■ **EXERCISE INSTRUCTIONS**
List every line below containing "target".

- - - - - - -

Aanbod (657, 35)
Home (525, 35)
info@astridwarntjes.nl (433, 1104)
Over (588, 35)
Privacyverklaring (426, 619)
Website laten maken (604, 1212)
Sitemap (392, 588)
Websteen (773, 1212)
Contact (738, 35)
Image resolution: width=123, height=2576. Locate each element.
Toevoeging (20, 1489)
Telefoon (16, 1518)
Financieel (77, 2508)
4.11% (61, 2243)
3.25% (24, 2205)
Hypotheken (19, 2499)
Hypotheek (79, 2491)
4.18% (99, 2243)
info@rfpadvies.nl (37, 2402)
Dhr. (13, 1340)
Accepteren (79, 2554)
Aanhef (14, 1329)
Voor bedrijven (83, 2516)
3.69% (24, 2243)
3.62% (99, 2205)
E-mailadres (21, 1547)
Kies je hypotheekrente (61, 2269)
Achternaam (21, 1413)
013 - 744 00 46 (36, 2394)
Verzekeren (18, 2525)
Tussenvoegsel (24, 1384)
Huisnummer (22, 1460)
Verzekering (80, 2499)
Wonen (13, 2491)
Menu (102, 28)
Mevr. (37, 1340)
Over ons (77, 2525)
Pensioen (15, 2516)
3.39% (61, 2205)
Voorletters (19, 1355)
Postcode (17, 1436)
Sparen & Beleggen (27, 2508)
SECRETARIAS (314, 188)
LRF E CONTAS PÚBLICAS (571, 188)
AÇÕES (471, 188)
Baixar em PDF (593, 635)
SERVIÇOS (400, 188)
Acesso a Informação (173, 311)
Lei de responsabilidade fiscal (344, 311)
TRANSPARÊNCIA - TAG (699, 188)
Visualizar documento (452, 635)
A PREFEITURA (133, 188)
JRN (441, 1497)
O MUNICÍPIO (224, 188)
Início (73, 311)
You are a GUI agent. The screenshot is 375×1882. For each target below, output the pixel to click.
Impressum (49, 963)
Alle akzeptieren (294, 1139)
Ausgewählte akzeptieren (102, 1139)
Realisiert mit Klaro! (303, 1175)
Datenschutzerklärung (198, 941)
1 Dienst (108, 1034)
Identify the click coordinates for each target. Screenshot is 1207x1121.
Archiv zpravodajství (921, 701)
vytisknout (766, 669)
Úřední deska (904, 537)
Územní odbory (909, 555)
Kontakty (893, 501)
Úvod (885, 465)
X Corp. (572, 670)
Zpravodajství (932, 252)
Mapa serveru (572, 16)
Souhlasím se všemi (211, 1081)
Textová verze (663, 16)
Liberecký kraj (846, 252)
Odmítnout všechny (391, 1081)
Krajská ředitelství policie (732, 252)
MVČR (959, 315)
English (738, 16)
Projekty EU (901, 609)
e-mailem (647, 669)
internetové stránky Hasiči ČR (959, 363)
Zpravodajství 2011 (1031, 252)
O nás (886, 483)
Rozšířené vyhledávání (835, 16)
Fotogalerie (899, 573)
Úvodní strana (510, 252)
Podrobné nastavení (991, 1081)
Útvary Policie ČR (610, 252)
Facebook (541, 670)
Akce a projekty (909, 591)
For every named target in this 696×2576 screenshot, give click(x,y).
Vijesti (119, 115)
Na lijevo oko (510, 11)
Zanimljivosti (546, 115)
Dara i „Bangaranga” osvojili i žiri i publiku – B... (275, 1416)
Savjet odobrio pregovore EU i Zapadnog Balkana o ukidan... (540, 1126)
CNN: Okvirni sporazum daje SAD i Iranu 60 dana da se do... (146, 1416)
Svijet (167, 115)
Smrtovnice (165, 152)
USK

- - - - - - -

■ **EXPECTED ANSWER**
You are a GUI agent. The screenshot is 375×1882. For each target below, output the pixel to click.
Identify the click coordinates for each target. Screenshot is 1207x1121.
For every named target in this 696×2576 screenshot, give click(x,y).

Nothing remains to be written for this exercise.